The last 2 years alone have given way to several large collections of cyberweapon having been made available in some manner or degree to the public. If we consider the number of Zero Days as well as the tools and documents made available via the Hacking Team Dump with what has been made publicly available of the other large hacks and dumps we have a very large number of computers that are unprotected and easy pray for the whomever should wield the knowledge and have the motivation to use these tools for fun, profit, chaos, or whatever nefarious purpose they have established. So far this has included attacks against the very families and people our intelligence agencies and defense department are supposedly in existence to protect and serve.

Why do I fear that just like the "War on Drugs" we will likely carry forth with failed policies and practices in the persuit of an ideal or crusade which was fundamentally flawed while being so deeply vested that we allow decades of unnecessary persecution, rampant spending, and "ideals" trump common sense, harm reduction, and sensibility leading us as a country and a people into giving up the very things that we once agreed made America great and set us apart from the rest of the world. We are trading in our individual liberties, freedom from fear of persecution, our privacy to ones own self and thoughts for 24/7 surveillance and virtually our every thought or action being recorded and analyzed to assess our potential dissidence.

It has been said that the stated goal of Terrorism can be defined as the desire or attempt to affect political change by means or an expression of fear. Watch any hollywood movie and you'll see a theme in which we dont negotiate or give into terrorists or the various forms of Terrorism.

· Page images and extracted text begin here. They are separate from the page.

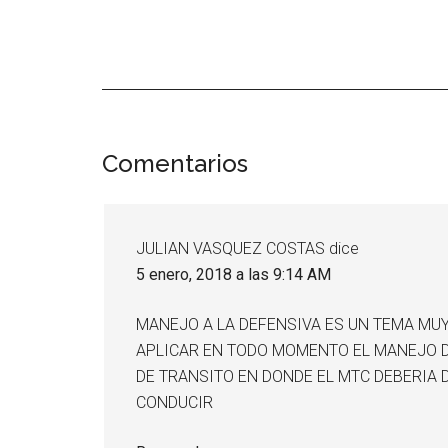
Interacciones
Comentarios
con
los
JULIAN VASQUEZ COSTAS
dice
lectores
5 enero, 2018 a las 9:14 AM
MANEJO A LA DEFENSIVA ES UN TEMA MU
APLICAR EN TODO MOMENTO EL MANEJO 
DE TRANSITO EN DONDE EL MTC DEBERIA 
CONDUCIR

I'd submit to you that if you consider life and the roll of government in our daily lives prior to 9/11 and post 9/11 that if the goal of the Terrorists was to strip away the virtues and values that make Americans.... American.... Then consider the current protections on our privacy, our right to assemble and protest, the militarization of our police force and the ever increasing incidents of international terrorism in our post 9/11 world. You might just find yourself arriving at the conclusion that when it comes to fighting a war on Terror... we have already lost.